====== TASK DATA

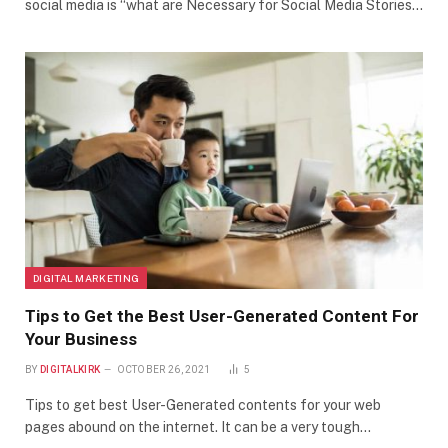
social media is “what are Necessary for Social Media Stories…
DIGITAL MARKETING
Tips to Get the Best User-Generated Content For
Your Business
BY
DIGITALKIRK
OCTOBER 26, 2021
5
Tips to get best User-Generated contents for your web
pages abound on the internet. It can be a very tough…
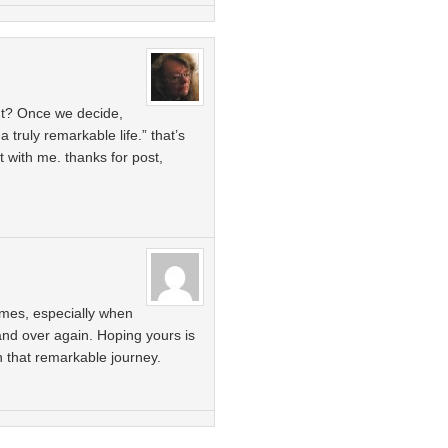
ant? Once we decide,
a truly remarkable life.” that’s
 with me. thanks for post,
times, especially when
and over again. Hoping yours is
 that remarkable journey.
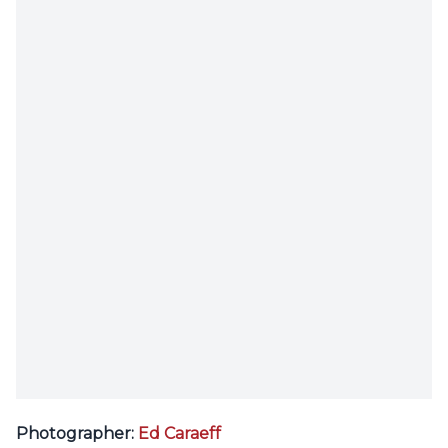
Photographer:
Ed Caraeff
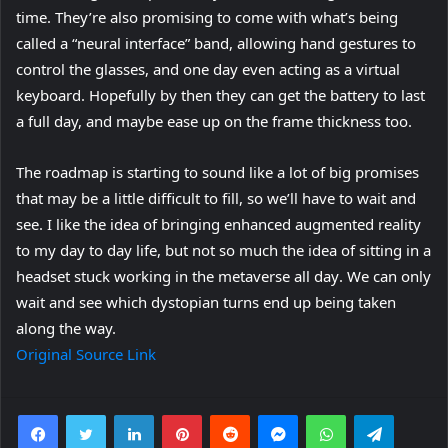
time. They’re also promising to come with what’s being
called a “neural interface” band, allowing hand gestures to
control the glasses, and one day even acting as a virtual
keyboard. Hopefully by then they can get the battery to last
a full day, and maybe ease up on the frame thickness too.
The roadmap is starting to sound like a lot of big promises
that may be a little difficult to fill, so we’ll have to wait and
see. I like the idea of bringing enhanced augmented reality
to my day to day life, but not so much the idea of sitting in a
(
headset stuck working in the metaverse all day
. We can only
o
wait and see which dystopian turns end up being taken
p
along the way.
e
Original Source Link
n
s
Facebook
Twitter
LinkedIn
Pinterest
Reddit
Messenger
WhatsApp
Telegra
i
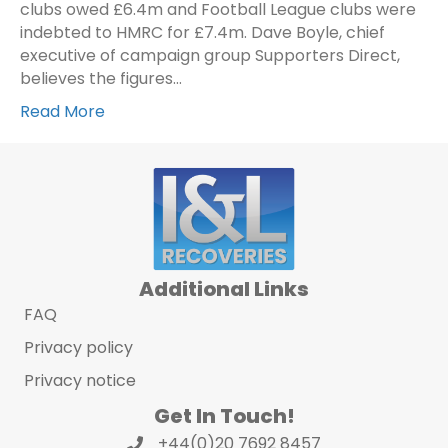
clubs owed £6.4m and Football League clubs were
indebted to HMRC for £7.4m. Dave Boyle, chief
executive of campaign group Supporters Direct,
believes the figures…
Read More
Additional Links
FAQ
Privacy policy
Privacy notice
Get In Touch!
+44(0)20 7692 8457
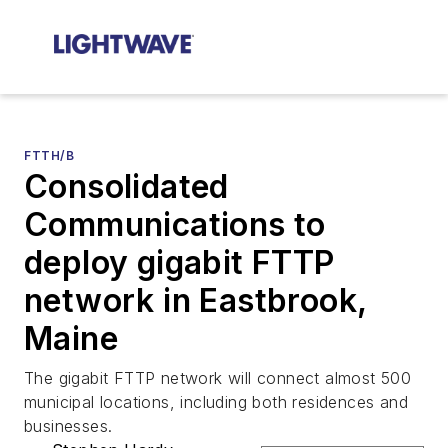
FTTH/B
Consolidated
Communications to
deploy gigabit FTTP
network in Eastbrook,
Maine
The gigabit FTTP network will connect almost 500
municipal locations, including both residences and
businesses.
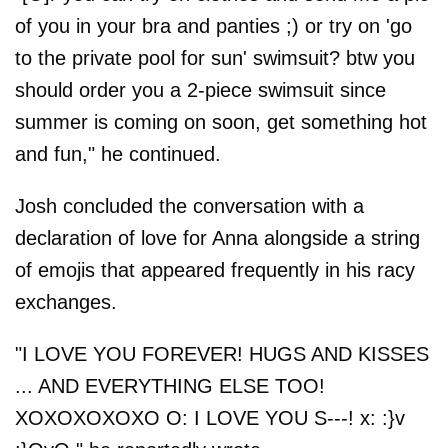
of you in your bra and panties ;) or try on 'go
to the private pool for sun' swimsuit? btw you
should order you a 2-piece swimsuit since
summer is coming on soon, get something hot
and fun," he continued.
Josh concluded the conversation with a
declaration of love for Anna alongside a string
of emojis that appeared frequently in his racy
exchanges.
"I LOVE YOU FOREVER! HUGS AND KISSES
... AND EVERYTHING ELSE TOO!
XOXOXOXOXO O: I LOVE YOU S---! x: :}v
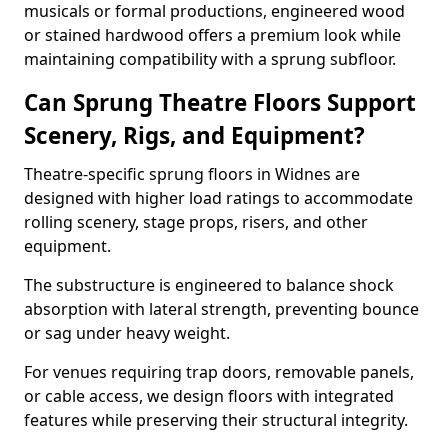
musicals or formal productions, engineered wood
or stained hardwood offers a premium look while
maintaining compatibility with a sprung subfloor.
Can Sprung Theatre Floors Support
Scenery, Rigs, and Equipment?
Theatre-specific sprung floors in Widnes are
designed with higher load ratings to accommodate
rolling scenery, stage props, risers, and other
equipment.
The substructure is engineered to balance shock
absorption with lateral strength, preventing bounce
or sag under heavy weight.
For venues requiring trap doors, removable panels,
or cable access, we design floors with integrated
features while preserving their structural integrity.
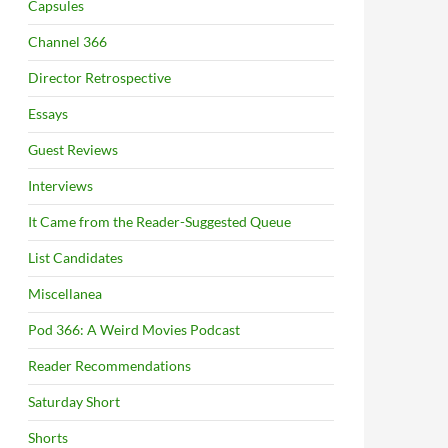
Capsules
Channel 366
Director Retrospective
Essays
Guest Reviews
Interviews
It Came from the Reader-Suggested Queue
List Candidates
Miscellanea
Pod 366: A Weird Movies Podcast
Reader Recommendations
Saturday Short
Shorts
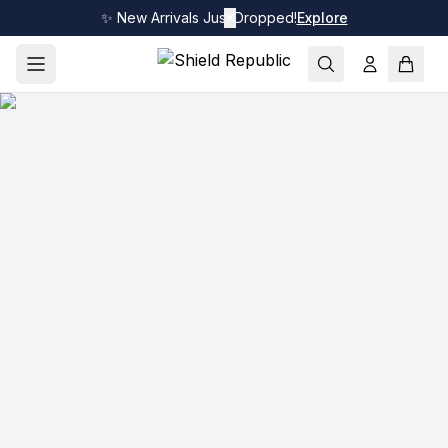
✨ New Arrivals Just Dropped!
✕
Explore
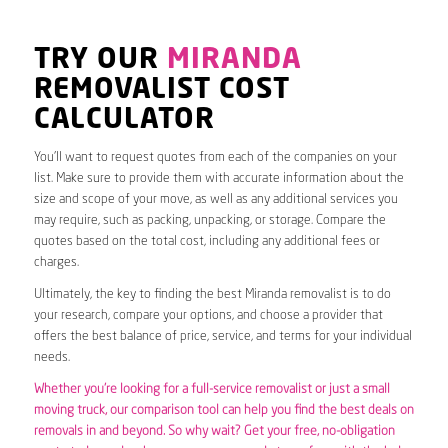
TRY OUR
MIRANDA
REMOVALIST COST
CALCULATOR
You’ll want to request quotes from each of the companies on your
list. Make sure to provide them with accurate information about the
size and scope of your move, as well as any additional services you
may require, such as packing, unpacking, or storage. Compare the
quotes based on the total cost, including any additional fees or
charges.
Ultimately, the key to finding the best Miranda removalist is to do
your research, compare your options, and choose a provider that
offers the best balance of price, service, and terms for your individual
needs.
Whether you’re looking for a full-service removalist or just a small
moving truck, our comparison tool can help you find the best deals on
removals in and beyond. So why wait? Get your free, no-obligation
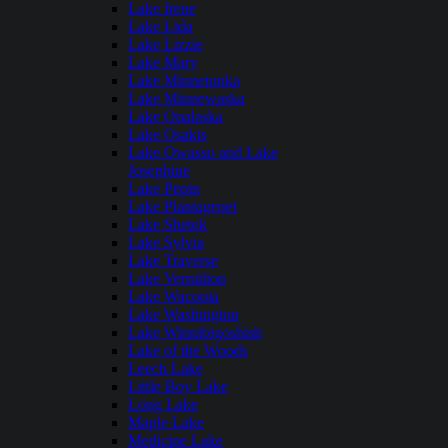
Lake Irene
Lake Lida
Lake Lizzie
Lake Mary
Lake Minnetonka
Lake Minnewaska
Lake Onalaska
Lake Osakis
Lake Owasso and Lake
Josephine
Lake Pepin
Lake Plantagenet
Lake Shetek
Lake Sylvia
Lake Traverse
Lake Vermilion
Lake Waconia
Lake Washington
Lake Winnibigoshish
Lake of the Woods
Leech Lake
Little Boy Lake
Long Lake
Maple Lake
Medicine Lake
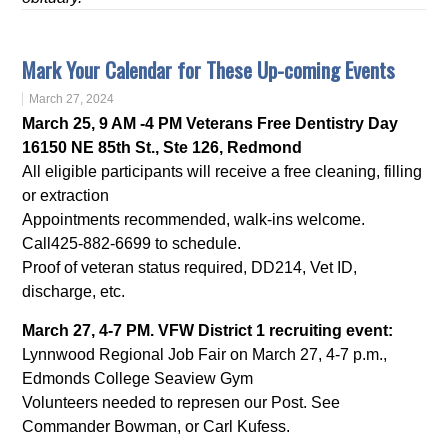
Mark Your Calendar for These Up-coming Events
March 27, 2024
March 25, 9 AM -4 PM Veterans Free Dentistry Day
16150 NE 85th St., Ste 126, Redmond
All eligible participants will receive a free cleaning, filling
or extraction
Appointments recommended, walk-ins welcome.
Call425-882-6699 to schedule.
Proof of veteran status required, DD214, Vet ID,
discharge, etc.
March 27, 4-7 PM. VFW District 1 recruiting event:
Lynnwood Regional Job Fair on March 27, 4-7 p.m.,
Edmonds College Seaview Gym
Volunteers needed to represen our Post. See
Commander Bowman, or Carl Kufess.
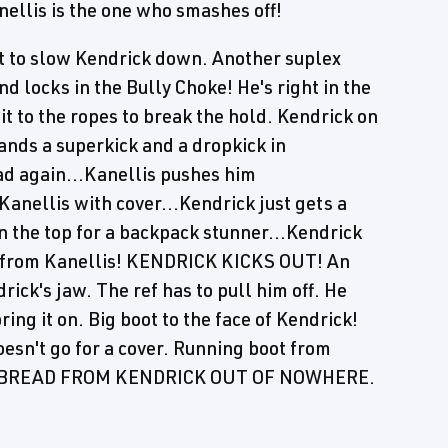
nellis is the one who smashes off!
riat to slow Kendrick down. Another suplex
d locks in the Bully Choke! He's right in the
it to the ropes to break the hold. Kendrick on
ands a superkick and a dropkick in
ad again...Kanellis pushes him
Kanellis with cover...Kendrick just gets a
n the top for a backpack stunner...Kendrick
er from Kanellis! KENDRICK KICKS OUT! An
ck's jaw. The ref has to pull him off. He
ring it on. Big boot to the face of Kendrick!
esn't go for a cover. Running boot from
CED BREAD FROM KENDRICK OUT OF NOWHERE.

============

Restate the preceding entries in full, word for word, with the pictures removed.

social media is “what are Necessary for Social Media Stories…
DIGITAL MARKETING
Tips to Get the Best User-Generated Content For
Your Business
BY
DIGITALKIRK
OCTOBER 26, 2021
5
Tips to get best User-Generated contents for your web
pages abound on the internet. It can be a very tough…
ant? Once we decide,
a truly remarkable life.” that’s
 with me. thanks for post,
times, especially when
and over again. Hoping yours is
 that remarkable journey.
Photographer:
Ed Caraeff
time. They’re also promising to come with what’s being
called a “neural interface” band, allowing hand gestures to
control the glasses, and one day even acting as a virtual
keyboard. Hopefully by then they can get the battery to last
a full day, and maybe ease up on the frame thickness too.
The roadmap is starting to sound like a lot of big promises
that may be a little difficult to fill, so we’ll have to wait and
see. I like the idea of bringing enhanced augmented reality
to my day to day life, but not so much the idea of sitting in a
(
headset stuck working in the metaverse all day
. We can only
o
wait and see which dystopian turns end up being taken
p
along the way.
e
Original Source Link
n
s
Facebook
Twitter
LinkedIn
Pinterest
Reddit
Messenger
WhatsApp
Telegra
i
clubs owed £6.4m and Football League clubs were
indebted to HMRC for £7.4m. Dave Boyle, chief
executive of campaign group Supporters Direct,
believes the figures…
Read More
Additional Links
FAQ
Privacy policy
Privacy notice
Get In Touch!
+44(0)20 7692 8457
FTTH/B
Consolidated
Communications to
deploy gigabit FTTP
network in Eastbrook,
Maine
The gigabit FTTP network will connect almost 500
municipal locations, including both residences and
businesses.
of you in your bra and panties ;) or try on 'go
to the private pool for sun' swimsuit? btw you
should order you a 2-piece swimsuit since
summer is coming on soon, get something hot
and fun," he continued.
Josh concluded the conversation with a
declaration of love for Anna alongside a string
of emojis that appeared frequently in his racy
exchanges.
"I LOVE YOU FOREVER! HUGS AND KISSES
... AND EVERYTHING ELSE TOO!
XOXOXOXOXO O: I LOVE YOU S---! x: :}v
musicals or formal productions, engineered wood
or stained hardwood offers a premium look while
maintaining compatibility with a sprung subfloor.
Can Sprung Theatre Floors Support
Scenery, Rigs, and Equipment?
Theatre-specific sprung floors in Widnes are
designed with higher load ratings to accommodate
rolling scenery, stage props, risers, and other
equipment.
The substructure is engineered to balance shock
absorption with lateral strength, preventing bounce
or sag under heavy weight.
For venues requiring trap doors, removable panels,
or cable access, we design floors with integrated
features while preserving their structural integrity.
Capsules
Channel 366
Director Retrospective
Essays
Guest Reviews
Interviews
It Came from the Reader-Suggested Queue
List Candidates
Miscellanea
Pod 366: A Weird Movies Podcast
Reader Recommendations
Saturday Short
Shorts
✨ New Arrivals Just Dropped!
✕
Explore
TRY OUR
MIRANDA
REMOVALIST COST
CALCULATOR
You’ll want to request quotes from each of the companies on your
list. Make sure to provide them with accurate information about the
size and scope of your move, as well as any additional services you
may require, such as packing, unpacking, or storage. Compare the
quotes based on the total cost, including any additional fees or
charges.
Ultimately, the key to finding the best Miranda removalist is to do
your research, compare your options, and choose a provider that
offers the best balance of price, service, and terms for your individual
needs.
Whether you’re looking for a full-service removalist or just a small
moving truck, our comparison tool can help you find the best deals on
removals in and beyond. So why wait? Get your free, no-obligation
Lake Irene
Lake Lida
Lake Lizzie
Lake Mary
Lake Minnetonka
Lake Minnewaska
Lake Onalaska
Lake Osakis
Lake Owasso and Lake
Josephine
Lake Pepin
Lake Plantagenet
Lake Shetek
Lake Sylvia
Lake Traverse
Lake Vermilion
Lake Waconia
Lake Washington
Lake Winnibigoshish
Lake of the Woods
Leech Lake
Little Boy Lake
Long Lake
Maple Lake
Medicine Lake
Mark Your Calendar for These Up-coming Events
March 27, 2024
March 25, 9 AM -4 PM Veterans Free Dentistry Day
16150 NE 85th St., Ste 126, Redmond
All eligible participants will receive a free cleaning, filling
or extraction
Appointments recommended, walk-ins welcome.
Call425-882-6699 to schedule.
Proof of veteran status required, DD214, Vet ID,
discharge, etc.
March 27, 4-7 PM. VFW District 1 recruiting event:
Lynnwood Regional Job Fair on March 27, 4-7 p.m.,
Edmonds College Seaview Gym
Volunteers needed to represen our Post. See
Commander Bowman, or Carl Kufess.
nellis is the one who smashes off!
riat to slow Kendrick down. Another suplex
d locks in the Bully Choke! He's right in the
it to the ropes to break the hold. Kendrick on
ands a superkick and a dropkick in
ad again...Kanellis pushes him
Kanellis with cover...Kendrick just gets a
n the top for a backpack stunner...Kendrick
er from Kanellis! KENDRICK KICKS OUT! An
ck's jaw. The ref has to pull him off. He
ring it on. Big boot to the face of Kendrick!
esn't go for a cover. Running boot from
CED BREAD FROM KENDRICK OUT OF NOWHERE.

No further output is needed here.